One day, as the sun hid behind heavy clouds, she walked to the old cathedral that stood at the edge of the city. She often painted there because of the way light filtered through the stained glass. The silence felt sacred.

When she entered, she heard a sound like feathers brushing against stone. She looked up, and there he was.

He stood before the altar, tall and still, his wings folded like light caught in air. His eyes were the same as in her paintings, pale and endless.

“You found me,” he said softly.

Mira could not speak. The brush she held fell from her hand.

“You are real,” she whispered.

“I was not supposed to be,” he said. “But you kept painting me into this world.”

He stepped closer, and the air grew warm. She could smell rain and something that reminded her of stars.

“Who are you?” she asked.

He smiled. “I am the angel who watches the sixth dawn. My name is Cael. I was sent to guide souls lost between night and morning. But one day I saw you dreaming, and I forgot my duty. I watched your life through your window, through your laughter, through your tears. I should have left, but I stayed.”

She took a step forward. “Then why do I remember you?”

“Because your soul called to mine,” he said. “In every lifetime, we meet as the light changes. You forget, and I remember.”

Mira felt tears rise in her eyes. “If that is true, why do you look so sad?”

“Because the dawn is near,” he said. “And when the sun rises, I must return. Angels cannot live beneath full light. It burns the memory of who we were.”

She shook her head. “Then stay in the shadow with me.”

He reached out and touched her hand. His fingers felt real, warm, trembling. “If I stay, you will forget me again. Time will erase me to protect you.
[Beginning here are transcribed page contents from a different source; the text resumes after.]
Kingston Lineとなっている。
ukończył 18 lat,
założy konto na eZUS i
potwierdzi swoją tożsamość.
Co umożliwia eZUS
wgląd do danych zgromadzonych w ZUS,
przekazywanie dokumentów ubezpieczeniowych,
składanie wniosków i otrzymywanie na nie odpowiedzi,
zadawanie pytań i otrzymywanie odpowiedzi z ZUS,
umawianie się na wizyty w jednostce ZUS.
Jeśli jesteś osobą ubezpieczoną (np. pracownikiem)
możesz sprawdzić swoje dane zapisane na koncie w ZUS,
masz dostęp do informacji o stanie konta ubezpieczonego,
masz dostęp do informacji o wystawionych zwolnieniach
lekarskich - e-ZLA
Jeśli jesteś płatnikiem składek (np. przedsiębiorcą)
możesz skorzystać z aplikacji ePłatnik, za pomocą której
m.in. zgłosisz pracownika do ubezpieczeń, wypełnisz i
You will paint, but my face will fade from your art, and you will not know why you cry when morning comes.”

“Then let me remember,” she said.

He looked at her, his eyes full of light and sorrow. “You cannot. Mortals are not built to hold the memory of heaven.”

The bells of the cathedral began to ring. Light broke through the stained glass, scattering color across the floor. His wings unfurled, each feather catching the glow like shards of dawn.

She reached for him. “Cael, please.”

He smiled one last time. “Paint me in your next dawn, Mira. And I will find you again.”

Then the light consumed him.

When it faded, the cathedral was empty. Only the scent of rain and sunlight remained. Mira fell to her knees, her heart both whole and broken.

Days passed. Weeks. She painted endlessly, searching for the memory that fluttered just beyond reach. The man with the wings had vanished from her mind, but her heart still ached each morning when the first light touched her skin.

One dawn, as she painted the horizon, her brush moved without thought. Lines formed, soft and sure. When she stepped back, she gasped.

It was him.

The man from her dreams, standing on a bridge of light, smiling as dawn broke.

Outside, the city bells rang again, the same sound as that morning in the cathedral. The sunlight shone through her window, and for an instant she saw feathers drifting through the air, vanishing before they touched the floor.

She smiled, tears slipping down her cheeks.

Somewhere beyond the rising sun, an angel watched the sixth dawn and whispered her name.